La pleine conscience, une invitation à la joie

Lundi 7 avril 2025

Image d'un bol sur des feuilles
© Bruno Gilain
Marie-Francoise Holemans, secteur communication Ligue de l'Enseignement

La formation à la pleine conscience proposée à la Ligue s’adresse à toute personne désireuse de s’investir dans un chemin d’exploration pour améliorer sa relation à sa propre vie et aux autres, notamment dans son contexte de travail. L’apprentissage est progressif mais la promesse est belle: une vie vécue de manière plus présente, bienveillante, détendue et fluide!

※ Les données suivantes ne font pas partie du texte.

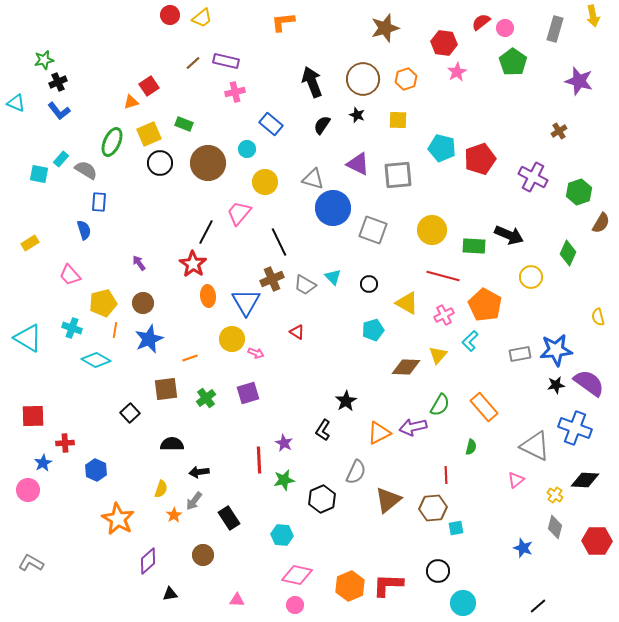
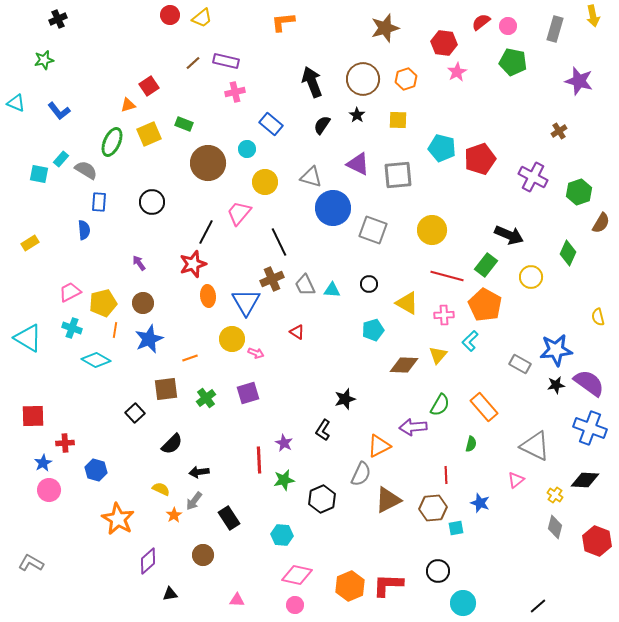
pink circle at (505, 28): moved 3 px right, 2 px up
green pentagon at (513, 62): rotated 24 degrees counterclockwise
black cross at (58, 82): moved 63 px up
orange triangle at (131, 102): moved 3 px left, 3 px down
black star at (357, 115): rotated 14 degrees clockwise
black circle at (160, 163): moved 8 px left, 39 px down
gray triangle at (313, 179): moved 2 px left, 2 px up
blue semicircle at (84, 230): rotated 12 degrees clockwise
green rectangle at (474, 246): moved 12 px right, 19 px down; rotated 55 degrees counterclockwise
red star at (193, 264): rotated 20 degrees clockwise
pink trapezoid at (70, 275): moved 17 px down; rotated 105 degrees clockwise
red line at (443, 276): moved 4 px right
cyan triangle at (333, 277): moved 1 px left, 13 px down; rotated 42 degrees counterclockwise
gray trapezoid at (305, 285): rotated 35 degrees clockwise
pink cross at (444, 315): rotated 24 degrees clockwise
gray rectangle at (520, 354): moved 10 px down; rotated 40 degrees clockwise
brown diamond at (406, 367): moved 2 px left, 2 px up
black star at (346, 401): moved 1 px left, 2 px up; rotated 15 degrees clockwise
black square at (130, 413): moved 5 px right
purple arrow at (413, 427): rotated 8 degrees clockwise
blue cross at (575, 428): moved 15 px right
orange triangle at (379, 433): moved 13 px down
black semicircle at (172, 444): rotated 135 degrees clockwise
green semicircle at (471, 447): moved 3 px up
blue hexagon at (96, 470): rotated 10 degrees counterclockwise
gray semicircle at (356, 472): moved 5 px right, 2 px down
yellow semicircle at (161, 489): rotated 84 degrees counterclockwise
pink circle at (28, 490): moved 21 px right
brown triangle at (388, 500): rotated 12 degrees clockwise
red hexagon at (597, 541): rotated 20 degrees clockwise
blue star at (523, 548): moved 43 px left, 45 px up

Quel parcours peut bien mener à la formation de pleine conscience? Il s'agissait d'un élan, d’une soif d’inclusion, nous dit Bruno Gilain, formateur à la Ligue. Quand il était enfant, plusieurs de ses amis se trouvaient exclus, discriminés. De cette époque lui est restée cette idée: comment créer un monde où chacun a sa place? Après ses études d'économie, il est passé par la recherche en économie sociale («une activité passionnante mais pas assez proche de l’action»), l’action politique chez Écolo, l’action sociale au CPAS de Schaerbeek, pour arriver en 2009 à la direction de Convivial, une association qui accueille et accompagne plus de 3000 personnes d’origine étrangère par an pour leurs formalités administratives, le logement, la formation ou encore l’emploi. Une mission enrichissante, où il est à tout moment question d’inclusion, de confiance, de non-jugement et de vivre-ensemble.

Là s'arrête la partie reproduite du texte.